PROVIDED ENTRIES:
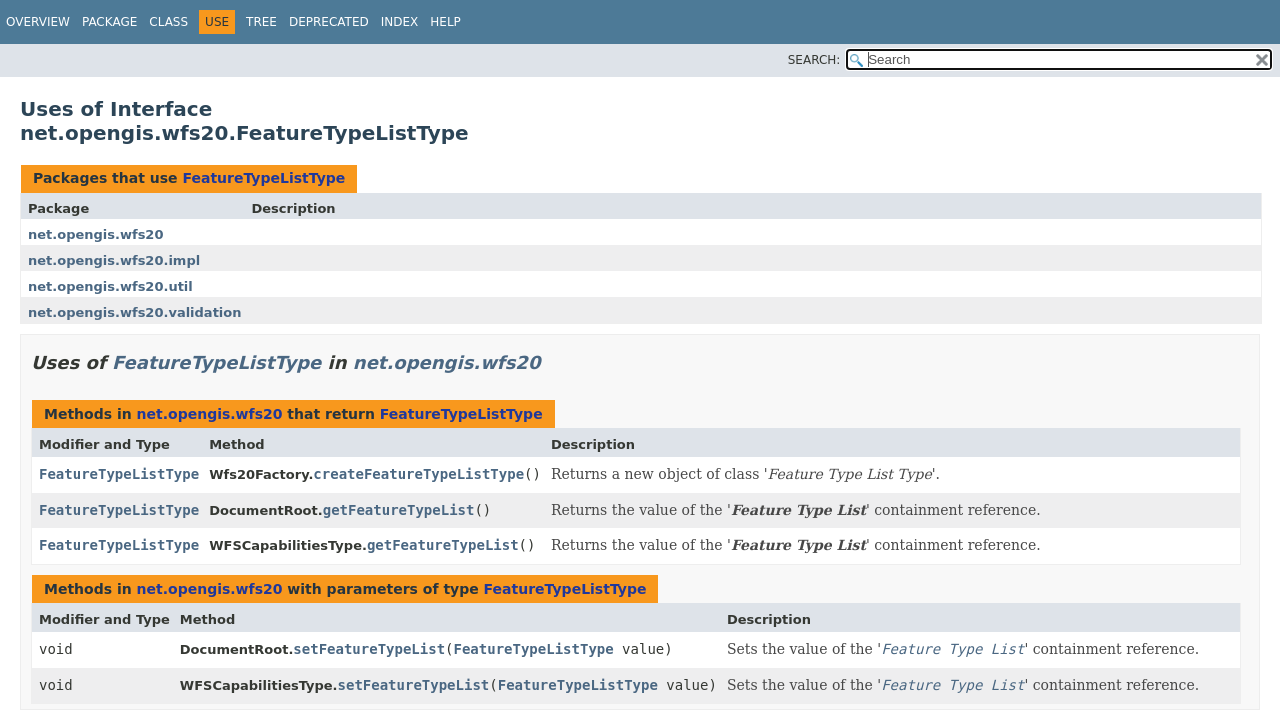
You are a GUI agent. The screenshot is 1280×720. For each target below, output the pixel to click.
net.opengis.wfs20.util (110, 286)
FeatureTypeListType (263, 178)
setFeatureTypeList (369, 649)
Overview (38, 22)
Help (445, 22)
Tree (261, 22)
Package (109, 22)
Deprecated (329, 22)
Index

TO DO: With the line containing "setFeatureTypeList (369, 649)" as the first, output each line through the final line of the entries above, exactly.

SOLUTION TO THIS EXERCISE:
setFeatureTypeList (369, 649)
Overview (38, 22)
Help (445, 22)
Tree (261, 22)
Package (109, 22)
Deprecated (329, 22)
Index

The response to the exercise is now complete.